- **WORK REQUIRED**:
Within the material below, locate the line with "들고를 기준 삼아 남의 문장을 손보는 것도 물론 아니다. 문장 안에 반복적" and the line with "전작 『동사의 맛』에서 유용한 우리말 지식과 이야기를 버무리는 새로운 형", then return those two lines and all lines between them, exactly as written.

- **DATASET**:

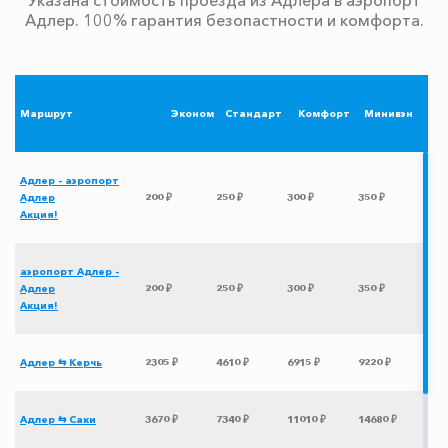
Адлер. 100% гарантия безопастности и комфорта.
Маршрут
Эконом
Стандарт
Комфорт
Минивэн
Адлер - аэропорт
Адлер
200 ₽
250 ₽
300 ₽
350 ₽
Акция!
аэропорт Адлер -
Адлер
200 ₽
250 ₽
300 ₽
350 ₽
Акция!
Адлер ⇆ Керчь
2305 ₽
4610 ₽
6915 ₽
9220 ₽
Адлер ⇆ Саки
3670 ₽
7340 ₽
11010 ₽
14680 ₽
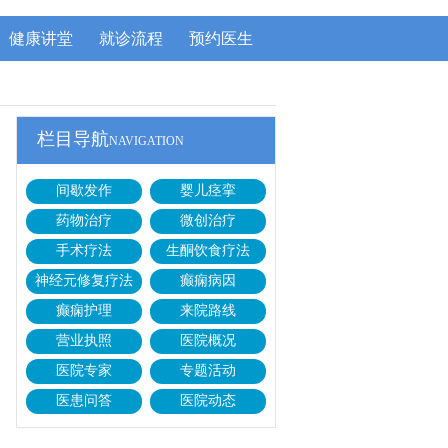
健康讲堂
就诊流程
预约医生
栏目导航
NAVIGATION
间歇发作
婴儿痉挛
药物治疗
微创治疗
手术疗法
生酮饮食疗法
神经元修复疗法
癫痫病因
癫痫护理
来院路线
营业执照
医院概况
医院专家
专题活动
医患问答
医院动态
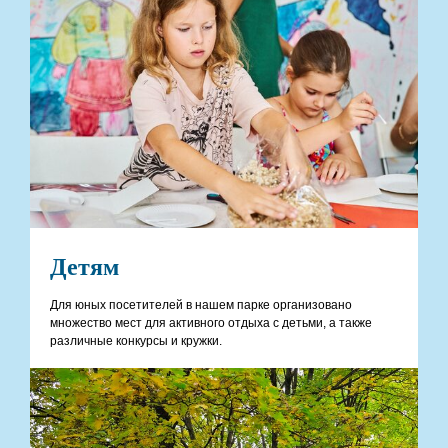
Детям
Для юных посетителей в нашем парке организовано
множество мест для активного отдыха с детьми, а также
различные конкурсы и кружки.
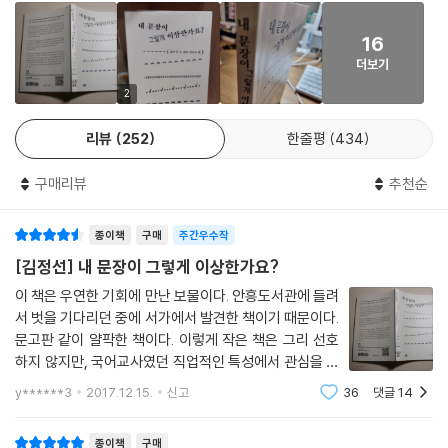
16
교정의 숙수에게 배우는 내 문장 요리법
더보기
저자는 머리말에서 이 책을 쓴 이유를 다음과 같이 적었다.
2
리뷰
252
한줄평
434
“문장을 다듬는 일에 무슨 법칙이나 원칙 같은 게 있는 것처럼 말할 수는
없다. 이제껏 수많은 저자들의 문장을 다듬어 왔지만, 내가 문장을 다듬을
구매리뷰
추천순
때 염두에 두는 원칙이라고는, ‘문장은 누가 쓰든 왼쪽에서 오른쪽으로, 위
에서 아래로 순서에 따라 쓴다’뿐이다. 나머지는 알지 못한다. 굳이 알고 싶
종이책
구매
주간우수작
지도 않고. 그렇다고 주먹구구식으로 일하는 건 아니다. 내 마음에 들고 안
들고를 기준 삼아 남의 문장을 손보는 것도 물론 아니다. 문장 안에 반복적
[김정선] 내 문장이 그렇게 이상한가요?
으로 등장하면서 문장을 어색하게 만드는 표현들은, 오답 노트까지는 아니
이 책은 우연한 기회에 만난 보물이다. 안흥도서관에 들려
어도 주의해야 할 표현 목록쯤으로 만들 수 있다. 바로 그 주의해야 할 표현
서 벗을 기다리던 중에 서가에서 발견한 책이기 때문이다.
목록을 이 책에 담았다.“
문고판 같이 얄팍한 책이다. 이렇게 작은 책은 그리 선호
하지 않지만, 국어교사였던 직업적인 특성에서 관심을 느
전작 『동사의 맛』에서 유용한 우리말 지식과 이야기를 버무리는 새로운 형
꼈고, 분량이 많지 않으니 잠시 살피기에는 부담이 없을
y******3
2017.12.15.
신고
36
댓글
14
듯했다. 10여 분 동안 책장을 넘기는 동안 무언가 와 닿는
식의 글쓰기를 선보였던 저자는 이 책에서 그 형식을 조금 더 진전된 형태
것이 있어서, 아예 구입까지 하게 된
로 활용했다. 이번에는 어색한 문장을 다듬는 비법을 다루는 우리말 지식
종이책
구매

- **WRITTEN SOLUTION**:
들고를 기준 삼아 남의 문장을 손보는 것도 물론 아니다. 문장 안에 반복적
[김정선] 내 문장이 그렇게 이상한가요?
으로 등장하면서 문장을 어색하게 만드는 표현들은, 오답 노트까지는 아니
이 책은 우연한 기회에 만난 보물이다. 안흥도서관에 들려
어도 주의해야 할 표현 목록쯤으로 만들 수 있다. 바로 그 주의해야 할 표현
서 벗을 기다리던 중에 서가에서 발견한 책이기 때문이다.
목록을 이 책에 담았다.“
문고판 같이 얄팍한 책이다. 이렇게 작은 책은 그리 선호
하지 않지만, 국어교사였던 직업적인 특성에서 관심을 느
전작 『동사의 맛』에서 유용한 우리말 지식과 이야기를 버무리는 새로운 형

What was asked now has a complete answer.